Recently, I realized that I needed better access to earlier drafts. As I revise, poems fall apart, or I cut them so strenuously that a thirty line poem becomes four words. When that happens, it means that the poem has become a shadow of the passion that created it. But I might find that excitement in an earlier draft.
I reunited my drafts today, made a folder for each poem’s title. It’s harder than it sounds because titles change. “Final Honors” was once, “His Final Identity.” Before that, it was, “The Faceless.” While chasing around its fifteen drafts I remembered what a struggle it can be to bring a poem to life. Of course, once it’s written, it seems that the end result was inevitable. Or at least I aspire to that level of polish.

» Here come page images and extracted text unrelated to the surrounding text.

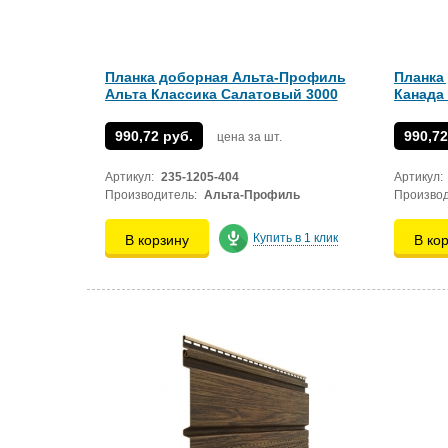
Планка доборная Альта-Профиль
Планка
Альта Классика Салатовый 3000
Канада
990,72 руб.
990,72
цена за шт.
Артикул:
235-1205-404
Артикул:
Производитель:
Альта-Профиль
Производ
Купить в 1 клик
В корзину
В ко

One poem, about an evening in the Chihuahua Desert, went through 38 saved drafts before publication. It started out as a sonnet, became a free verse poem, a prose poem, and finally a haibun. At last, I had the key in hand that fit the padlock of the poem. The editor of the journal published an article in its next issue commending the poem as an example of a travel haibun. In effect, the editor published it twice. And of course, when I read it in print the second time, I saw something else to change. I’ll save it for my next chapbook.
Thankfully, successful poems don’t always require a huge effort. Sometimes they just emerge pretty near to what they should be. This is more likely when accompanied by a heavy commitment to poetry reading and writing, such as that required in Tom Montag’s Mill classes.
On the other hand, fabulous amounts of effort don’t guarantee a great poem. I have 22 drafts of a poem that no editor wants. It’s down to about 3 lines now and I’ve been working on it since 2016, so I bet I’ll find still more versions hiding under forgotten titles. Still, the poem talks. When will you unmask me?
I don’t know, but maybe an earlier draft will tell.